3 Gardening Mistakes to Help Clients Avoid
Gardening is not rocket science: If you can dig a hole, turn on a spigot, and snip a dead flower off a vine, you can tend a garden.
April 1, 2011
Still, gardeners need to make judgment calls. How much water does this shrub need? Will that tree get enough sun? Is this hole deep enough? It’s easy to misjudge and make a mess out of the landscaping. Here are common garden blunders.
- Too many changes too soon. The excitement of warm spring weather often creates a passion for yard work. But what looks like a spring weed might be a fall-blooming vine. Encourage buyers to: Live with their land for a year and observe how many hours of sunlight each part of the garden gets. Test the pH of the soil to determine if acid- or alkaline-loving plants will be happy in that particular patch of heaven.
- Too much togetherness.
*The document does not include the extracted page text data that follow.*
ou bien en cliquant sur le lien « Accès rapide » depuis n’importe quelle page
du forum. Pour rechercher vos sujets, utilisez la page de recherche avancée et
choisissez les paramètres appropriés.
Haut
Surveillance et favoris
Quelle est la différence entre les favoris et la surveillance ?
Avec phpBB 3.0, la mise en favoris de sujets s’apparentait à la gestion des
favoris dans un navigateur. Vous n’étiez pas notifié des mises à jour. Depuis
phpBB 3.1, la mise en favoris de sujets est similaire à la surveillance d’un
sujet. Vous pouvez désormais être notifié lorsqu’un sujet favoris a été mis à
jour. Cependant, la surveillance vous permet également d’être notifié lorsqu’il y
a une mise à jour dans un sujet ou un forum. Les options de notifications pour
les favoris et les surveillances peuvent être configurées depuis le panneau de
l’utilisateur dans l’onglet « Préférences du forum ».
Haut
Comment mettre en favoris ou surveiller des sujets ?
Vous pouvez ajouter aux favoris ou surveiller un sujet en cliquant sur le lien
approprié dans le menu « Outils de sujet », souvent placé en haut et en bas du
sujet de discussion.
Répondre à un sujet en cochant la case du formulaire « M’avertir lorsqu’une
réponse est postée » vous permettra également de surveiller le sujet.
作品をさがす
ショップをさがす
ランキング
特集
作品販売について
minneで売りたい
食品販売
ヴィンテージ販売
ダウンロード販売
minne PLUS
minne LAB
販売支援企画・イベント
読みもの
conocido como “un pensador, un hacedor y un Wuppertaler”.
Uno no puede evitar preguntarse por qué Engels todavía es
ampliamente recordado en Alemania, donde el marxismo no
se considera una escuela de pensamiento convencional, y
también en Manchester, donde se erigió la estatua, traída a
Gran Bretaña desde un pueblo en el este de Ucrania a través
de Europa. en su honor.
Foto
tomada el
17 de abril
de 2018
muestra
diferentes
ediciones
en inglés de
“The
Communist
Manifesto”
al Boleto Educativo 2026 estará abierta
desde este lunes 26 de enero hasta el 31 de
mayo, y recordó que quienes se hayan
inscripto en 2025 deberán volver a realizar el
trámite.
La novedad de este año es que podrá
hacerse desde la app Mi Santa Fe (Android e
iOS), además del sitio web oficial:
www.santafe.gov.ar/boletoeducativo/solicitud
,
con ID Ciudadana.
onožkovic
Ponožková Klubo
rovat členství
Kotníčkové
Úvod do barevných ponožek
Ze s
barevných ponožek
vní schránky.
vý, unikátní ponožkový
Trees and shrubs that look properly spaced when you plant them will crowd each other and compete for water, sun, and nutrients in a few years. Encourage buyers to: Read spacing instructions. Give trees plenty of space—they can always fill in later. Stagger bushes and plants and create two rows, which will create more breathing room. The results will look absurdly sparse at first. But live with it. In a few years, shrubs will fill empty spaces without suffocating each other.
- Planting without a plan. Planting new garden beds without a long-term landscape plan is like pouring a house foundation without blueprints. Encourage buyers to: Draw a simple sketch of their yard—what’s there now and what they might add later, including patios and pools. Learn about the trees and shrubs that grow best in their soil and climate. A professional landscape designer can create a starter plan for as little as $250 to $500.